In a landscape where flash loan attacks have drained hundreds of millions from decentralized finance (DeFi) protocols, the XRP Ledger is stepping forward with a bold claim: its architecture renders such vulnerabilities structurally impossible. A recently proposed draft amendment titled AMM Swappable Curves, filed on May 26, 2026, underscores this assertion.
At the core of the XRP Ledger’s defense against flash loan exploits lies its unique atomic transaction design. Unlike Ethereum, where composable smart contracts allow for multiple operations to be chained within a single transaction, XRPL transactions operate as singular, self-contained operations. This structural difference means that the multi-step strategies employed in flash loan attacks simply cannot be executed on the XRP Ledger.
Understanding Flash Loan Attacks
So, what exactly are flash loan attacks? These exploits enable a trader to borrow significant amounts of cryptocurrency without collateral, provided the loan is repaid within the same transaction. Attackers typically manipulate price oracles or liquidity pools, profiting from the discrepancies before repaying the loan, all while risking nothing more than transaction fees. The requirement for chaining operations is what makes these attacks feasible on networks like Ethereum but impossible on the XRP Ledger.
The financial toll of recent flash loan attacks has been staggering. Thorchain experienced a loss of approximately $10.8 million during a cross-chain exploit on May 15, while Drift Protocol and KelpDAO collectively faced losses exceeding $600 million through April. Additionally, cross-chain bridges have lost over $2.8 billion due to similar attacks since 2021, highlighting the urgent need for robust security measures in DeFi.
XRP Ledger’s Expanding DeFi Ecosystem
The AMM Swappable Curves amendment is part of a broader effort to expand DeFi capabilities on the XRP Ledger. Additional developments include the XLS-66 Lending Protocol and Single Asset Vaults under XLS-65. The XLS-66 protocol will facilitate fixed-term and uncollateralized loans, with credit assessments taking place off-chain, while liquidity pools will function on-chain. Single Asset Vaults will enable users to provide liquidity without the necessity of dual-token deposits.
To further fortify its security posture, the XRP Ledger conducted a bug bounty program from October to November 2025, allocating $200,000 to identify potential vulnerabilities related to flash loans and oracle manipulation. Remarkably, the program found no exploits, reinforcing the strength of XRPL’s design.

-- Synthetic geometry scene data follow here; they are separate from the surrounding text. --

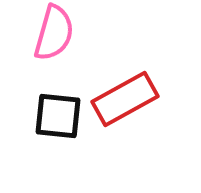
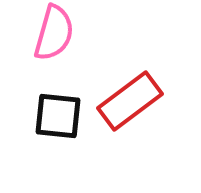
red rectangle: moved 5 px right, 2 px down; rotated 8 degrees counterclockwise
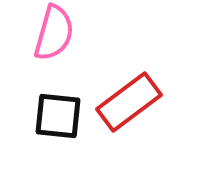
red rectangle: moved 1 px left, 1 px down
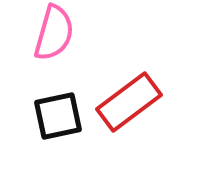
black square: rotated 18 degrees counterclockwise
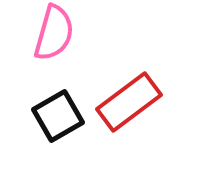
black square: rotated 18 degrees counterclockwise
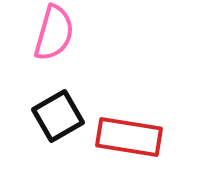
red rectangle: moved 35 px down; rotated 46 degrees clockwise
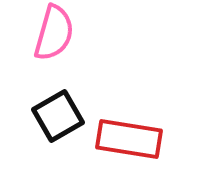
red rectangle: moved 2 px down
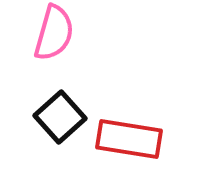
black square: moved 2 px right, 1 px down; rotated 12 degrees counterclockwise
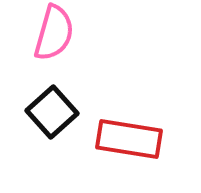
black square: moved 8 px left, 5 px up
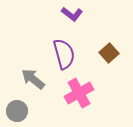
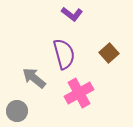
gray arrow: moved 1 px right, 1 px up
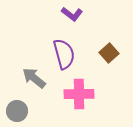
pink cross: moved 1 px down; rotated 28 degrees clockwise
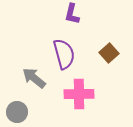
purple L-shape: rotated 65 degrees clockwise
gray circle: moved 1 px down
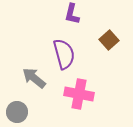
brown square: moved 13 px up
pink cross: rotated 12 degrees clockwise
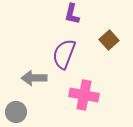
purple semicircle: rotated 144 degrees counterclockwise
gray arrow: rotated 40 degrees counterclockwise
pink cross: moved 5 px right, 1 px down
gray circle: moved 1 px left
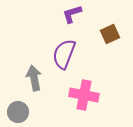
purple L-shape: rotated 60 degrees clockwise
brown square: moved 1 px right, 6 px up; rotated 18 degrees clockwise
gray arrow: rotated 80 degrees clockwise
gray circle: moved 2 px right
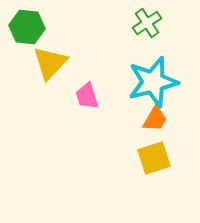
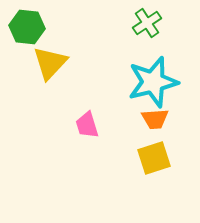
pink trapezoid: moved 29 px down
orange trapezoid: rotated 56 degrees clockwise
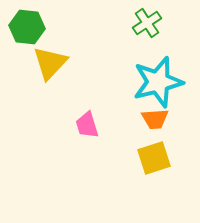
cyan star: moved 5 px right
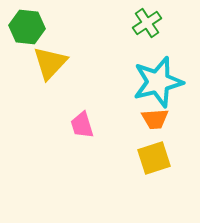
pink trapezoid: moved 5 px left
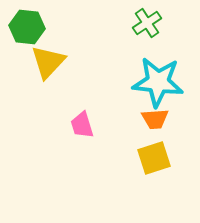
yellow triangle: moved 2 px left, 1 px up
cyan star: rotated 21 degrees clockwise
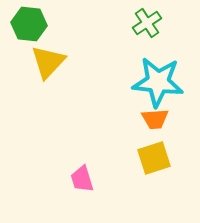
green hexagon: moved 2 px right, 3 px up
pink trapezoid: moved 54 px down
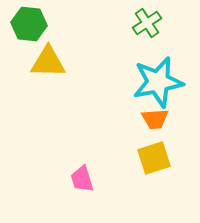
yellow triangle: rotated 48 degrees clockwise
cyan star: rotated 18 degrees counterclockwise
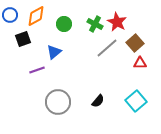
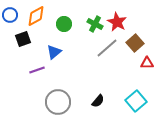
red triangle: moved 7 px right
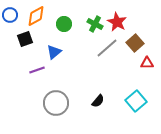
black square: moved 2 px right
gray circle: moved 2 px left, 1 px down
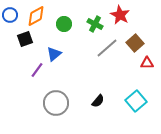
red star: moved 3 px right, 7 px up
blue triangle: moved 2 px down
purple line: rotated 35 degrees counterclockwise
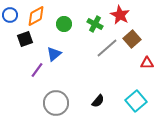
brown square: moved 3 px left, 4 px up
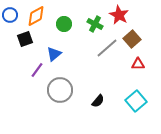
red star: moved 1 px left
red triangle: moved 9 px left, 1 px down
gray circle: moved 4 px right, 13 px up
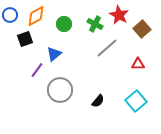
brown square: moved 10 px right, 10 px up
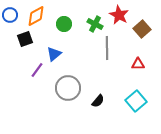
gray line: rotated 50 degrees counterclockwise
gray circle: moved 8 px right, 2 px up
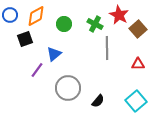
brown square: moved 4 px left
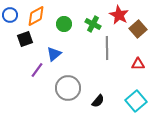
green cross: moved 2 px left
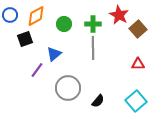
green cross: rotated 28 degrees counterclockwise
gray line: moved 14 px left
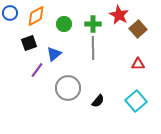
blue circle: moved 2 px up
black square: moved 4 px right, 4 px down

On May 27, 2026, the ledger activated the fixCleanup3_1_3 amendment, addressing accounting errors within the lending protocol and enhancing various DeFi functionalities.
Institutional Interest and Real-World Asset Tokenization
The XRP Ledger is also witnessing a surge in institutional interest, with tokenized real-world assets surpassing $3 billion. A notable pilot project involving Ripple, JPMorgan, Mastercard, and Ondo Finance successfully processed a tokenized U.S. Treasury redemption in under five seconds last month.
While flash loans serve as tools for arbitrage traders and liquidation bots on Ethereum, the XRP Ledger’s design prioritizes security over composability. This trade-off poses an intriguing question: will it attract institutional capital as its DeFi landscape matures?
As the XRP Ledger continues to fortify its infrastructure and expand its DeFi offerings, it positions itself as a formidable player in the blockchain ecosystem, providing much-needed security in an era plagued by DeFi exploits.